Do not judge, and you will not be judged; do not condemn, and you will not be condemned. Forgive, and you will be forgiven; give, and it will be given to you. A good measure, pressed down, shaken together, running over, will be put into your lap; for the measure you give will be the measure you get back.

The Word of the Lord. Thanks be to God.

A Reflection by Dietrich Bonhoeffer (1906-1945):

Jesus Christ stands between the lover and the others he or she loves. I do not know in advance what love of others means on the general idea of love that grows out of my human desires—all this may rather be hatred and an insidious kind of selfishness in the eyes of Christ. What love is, only Christ tells in his Word.

Contrary to all my own opinions and convictions, Jesus Christ will tell me what love toward my brother and sister really is. Therefore, spiritual love is bound solely to the Words of Jesus Christ. Where Christ bids me to maintain fellowship for the sake of love, I will maintain it. Where his truth enjoins me to dissolve a fellowship for my love’s sake, there I will dissolve it, despite all the protests of my self-centered love.

Because spiritual love does not desire but rather serves, it loves an enemy as a brother or sister. It originates neither in the brother or sister nor in the enemy but in Christ and his Word. Self-centered love can never understand spiritual love, for spiritual love is from above; it is something completely strange, new, and incomprehensible to all earthly love.

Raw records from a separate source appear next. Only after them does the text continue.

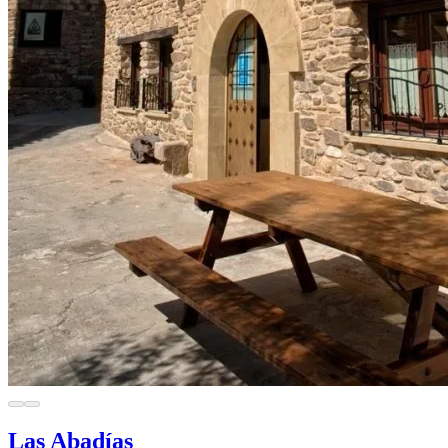
Las Abadías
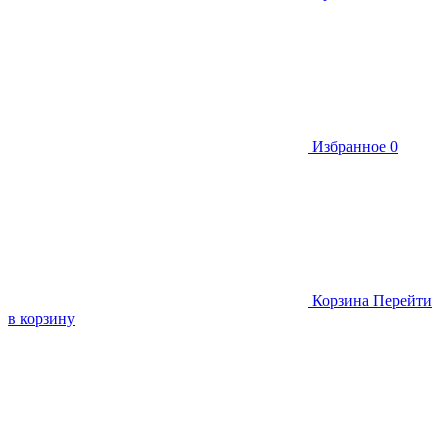
Избранное
0
Корзина
Перейти
в корзину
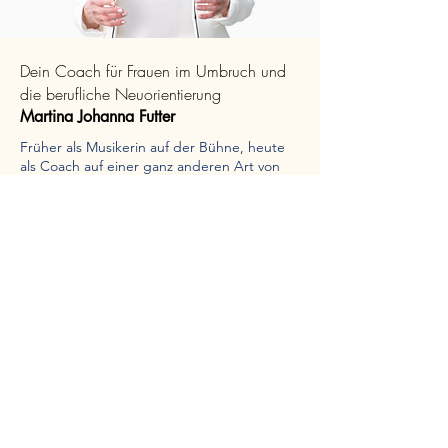
Dein Coach für Frauen im Umbruch und
die berufliche Neuorientierung
Martina Johanna Futter
Früher als Musikerin auf der Bühne, heute
als Coach auf einer ganz anderen Art von
Bühne – der des Lebens. Ich habe meine
Leidenschaft für Musik und das Unterrichten
geliebt, insbesondere das Vorbereiten
meiner Schüler auf Konzerte.
Doch trotz der Freude, die es mir brachte,
fehlte etwas Entscheidendes: Ich hatte
meine wahre Berufung aus den Augen
verloren.
Nachdem ich innere Klarheit gefunden
habe, wechselte ich meinen Job und sogar
meinen Beruf. Heute bin ich als Personal
und Business Coach tätig und verbinde
meine einzigartige Fähigkeit des Zuhörens
mit meinem Coaching-Ansatz.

Life Together, as reprinted in For All the Saints.

Further Reflection:

We say that God is love, and this is most certainly true. We say furthermore that whosoever claims to love God, yet hates his brother or sister, is a liar, and this also is most certainly true. Yet to say that God is love is not to say all love is God. The loves we know, here below, are all of them reflections, echoes, of the perfect love that is God, Father, +Son, and Holy Spirit. True love pours into us from Him, fills us up to bursting, then overflows into all the world around us. At least, that’s how it’s supposed to work.

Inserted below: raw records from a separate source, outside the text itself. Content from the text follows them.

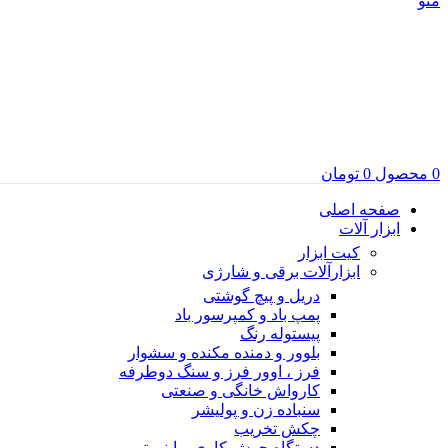
منو
0
محصول
0
تومان
صفحه اصلی
ابزار آلات
کیت ابزار
ابزارآلات برقی و شارژی
دریل و پیچ گوشتی
پمپ باد و کمپرسور باد
پیستوله رنگ
بلوور و دمنده مکنده و سشوار
فرز ، اوور فرز و سنگ دوطرفه
کارواش خانگی و صنعتی
سنباده زن و پولیشر
چکش تخریب
دستگاه جوش کاری و اینورتر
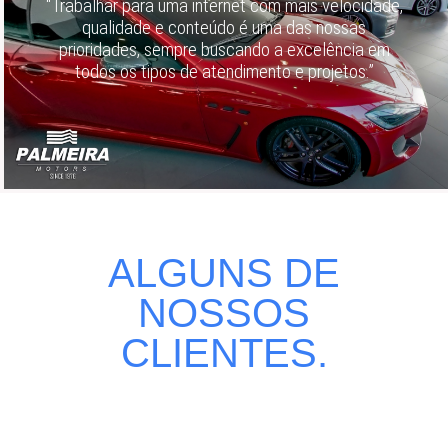
“Trabalhar para uma internet com mais velocidade,
qualidade e conteúdo é uma das nossas
prioridades, sempre buscando a excelência em
todos os tipos de atendimento e projetos.”
ALGUNS DE
NOSSOS
CLIENTES.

We speak of God analogously—which is to say that no matter what we speak of God, He will always be better, truer, and more beautiful than anything we could put into words. Yet even if God is beyond words, even if His truth is infinitely greater than anything we could fully say or know, this doesn’t mean that words are meaningless.

Some say that God is good, yet believe He does horrible things. How then, we may ask, can you say that God is good when you seem to think Him so very terrible? Well, they reply, it’s because the goodness of God is beyond human understanding. Fair enough. But if what you call God’s goodness is a horror here below, then our words lose all their meaning. Freedom is slavery; lies are truth; war is peace. A terrible doublethink.

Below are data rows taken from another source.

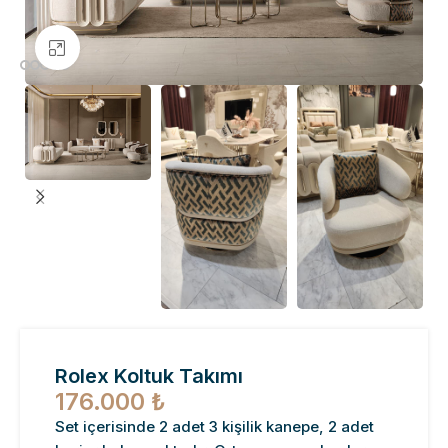
Büyütmek için tıklayın
Rolex Koltuk Takımı
176.000
₺
Set içerisinde 2 adet 3 kişilik kanepe, 2 adet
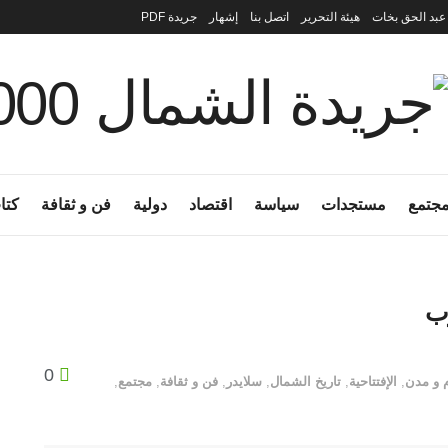
 عبد الحق بخات
هيئة التحرير
اتصل بنا
إشهار
جريدة PDF
جتمع
مستجدات
سياسة
اقتصاد
دولية
فن و ثقافة
كتا
رب
0
م و مدن
,
الإفتتاحية
,
تاريخ الشمال
,
سلايدر
,
فن و ثقافة
,
مجتمع
,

When we say God is good, what we mean is that no matter how good we think goodness is, God is better, because God is Goodness itself, Goodness with a capital G. And everything truly good in our lives is but an echo and reflection of the God who is all Goodness. And so it is unthinkable that God could be evil, that God would do evil. Divine mystery is fine for holy contemplation, but never as a cover for some horror.

God cannot do evil, because God is good. Period. And if we imagine that God indeed does evil—even if we call it a mysterious kind of good—then we are wrong. And we are speaking of something, by definition, that cannot be the true God. It’s the same with love.

When we say that God is love, we confess that God is Love itself, Love poured out between Father, +Son, and Holy Spirit in the deep mystery of the Trinity, who is One and who is Three. And all the loves we know here below—affection, friendship, romance—they’re all reflections of the deepest love of all: ἀγάπη, caritas, spiritual love: a love which is not a feeling but an act of will, a choice, to put the good of another before our own: to pour ourselves out, to give of ourselves, in an act of creation, for the one we love.

That’s who God is. That’s what God does. Love like this is not a feeling, not a sentiment, not simply being nice. It burns like fire and truth and the rays of the sun. It drives us to action, it brings us to bleed, it kills us and makes us alive once again! The love of God is so fierce and so good and so strong and so true that it goes beyond any other love that we could ever have known. It is beyond words. But it is never selfish, and never unloving.

This is who God is for us, and who we must be for the world: namely, Jesus Christ.

In the Name of the Father and of the +Son and of the Holy Spirit. Amen.